What you should do: Keep the images out while you set down the data exactly.

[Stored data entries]
◇ ◇ ◇ ◇ ◇
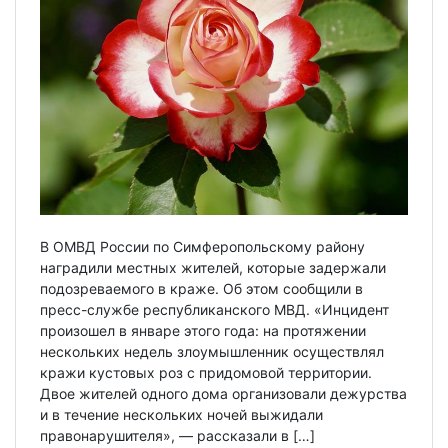
В ОМВД России по Симферопольскому району
наградили местных жителей, которые задержали
подозреваемого в краже. Об этом сообщили в
пресс-службе республиканского МВД. «Инцидент
произошел в январе этого года: на протяжении
нескольких недель злоумышленник осуществлял
кражи кустовых роз с придомовой территории.
Двое жителей одного дома организовали дежурства
и в течение нескольких ночей выжидали
правонарушителя», — рассказали в […]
◇ ◇ ◇ ◇ ◇
Answer box:
В ОМВД России по Симферопольскому району
наградили местных жителей, которые задержали
подозреваемого в краже. Об этом сообщили в
пресс-службе республиканского МВД. «Инцидент
произошел в январе этого года: на протяжении
нескольких недель злоумышленник осуществлял
кражи кустовых роз с придомовой территории.
Двое жителей одного дома организовали дежурства
и в течение нескольких ночей выжидали
правонарушителя», — рассказали в […]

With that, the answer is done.